A relação interpessoal e a culpa do outro

 

Ando cansado, há muito tempo, de ver gente que só pensa no interesse próprio bater no peito e dizer que defende o interesse público, enganando com sua empáfia a quem lhe assiste os miseráveis trejeitos e lhe ouve o vergonhoso blá-blá-blá. Ih, como tenho visto isso no dia a dia dos meus muitos anos de serviço público! Causa asco, dá nojo a simples lembrança de tais indivíduos. Quanto maior a desonestidade, mais o indivíduo se faz de probo e de defensor impoluto do interesse público.

 

Cargos eletivos dos três níveis da República, embora não exclusivamente eles, são quase sempre infestados de maus elementos, hipócritas de todos os matizes, que fazem de tudo para que pareçam o contrário. Esse tipo de gente se dá bem e segue por tempo indefinido, permanecendo, anos a fio, no desserviço público. E por que isso? Porque é sustentado pelos que pensam igualmente e por isso lhe garantem conscientemente eleições e mais eleições, quando não pelos que votam enganadamente e depois, embora tarde, se arrependem.

 

É sempre assim. Não há perspectiva de mudança. As pessoas agem erradamente, mas não tergiversam em atribuir aos outros a culpa disto ou daquilo, deste ou daquele problema. A culpa é do outro. Ninguém se sente responsável por tudo de ruim a que deu causa e, exatamente por isso, tudo vai sempre de mal a pior. Fui menino e as coisas eram assim. Cresci e envelheço, mas as coisas não mudaram, tudo continua como antes. O problema é o semelhante, um tal de próximo, ele ou ela. O indivíduo em si, um tal de eu, jamais tem culpa de alguma coisa.

 

Nada que ver e tudo que ver com o momento político por que passa o Brasil como um todo. Cada um tire as conclusões e assuma, se for o caso, a sua cota de responsabilidade, sem atirar pedras em terceiros. Chega de transferir para o outro a responsabilidade que, sabidamente, não é dele. Muitos que se dizem justos e consideram-se irrepreensíveis são na verdade culpados de quase tudo de ruim que os rodeia e, se hoje fossem desafiados por Cristo, como desafiou ele homens e mulheres hipócritas de seu tempo, jamais teriam coragem de atirar a primeira pedra, como nem sequer um daqueles a teve.

 

O ser humano é naturalmente gregário e ninguém consegue viver sozinho, porque a interdependência é inata.
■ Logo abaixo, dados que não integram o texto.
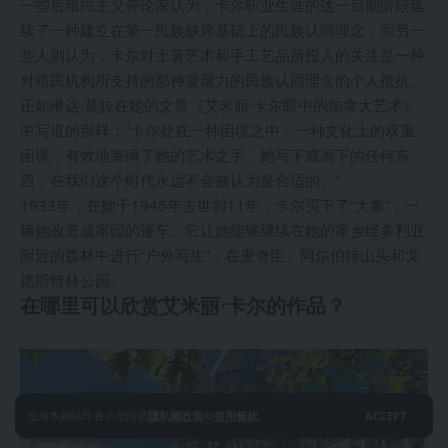
一些后殖民主义评论家认为，卡尔职业生涯的这一后期阶段延
续了一种建立在第一民族缺席基础上的民族认同理念，而另一
些人则认为，卡尔对土著艺术和手工艺品所投入的关注是一种
对殖民机构所支持的那种凝聚力的民族认同理念的个人抵抗。
正如琳达·莫拉在她的文章《艾米丽·卡尔眼中的加拿大艺术》
中写道的那样：“卡尔处在一种困境之中，一种文化上的双重
困境，有效地束缚了她的艺术之手。她写下或画下的任何东
西，在我们这个时代永远不会被认为是合适的。”
1933年，在她于1945年去世前11年，卡尔买下了“大象”，一
辆她改造成家园的篷车。它让她能够继续在她的家乡维多利亚
附近的森林中进行“户外写生”，在麦奇臣、阿尔伯特山头和戈
德斯特林公园。
在哪里可以欣赏艾米丽·卡尔的作品？
使用本網站即表示您同意
隱私權政策
和
使用條款
。
ACCEPT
Os outros existem para que identifiquemos a nossa individualidade e assumamos nossa a responsabilidade pelo que fazemos ou deixamos de fazer, não para o disfarce e ocultamento consciente ou inconsciente de nossas boas ou más ações.

 

É, com efeito, nesse sentido o todo significativo ensinamento do padre Zezinho, insculpido na crônica “O outro que se chama eu”, quando diz: “Nunca descobrirei por mim mesmo a pessoa que sou, mas só eu poderei assumir essa realidade. O outro pode me ajudar a achar a fonte e o rio, mas beber ou não beber, nadar ou não nadar, depende de mim.” Exato! Profundo.

 

Estaria completo se ele parasse aí, mas ele não para e diz mais, escrevendo no derradeiro parágrafo, dentre outras coisas, o seguinte: “Do meu ponto de vista, no mundo há mais de sete bilhões de outros e apenas um eu: o meu.” E arremata enfaticamente: “Quem tem de se adaptar ao mundo é o meu eu. Os outros sete bilhões contam muito mais. Saber disso é admitir nossa pequenez e ao mesmo tempo dar grandeza a nosso eu. Só é grande quem admite a grandeza dos outros.”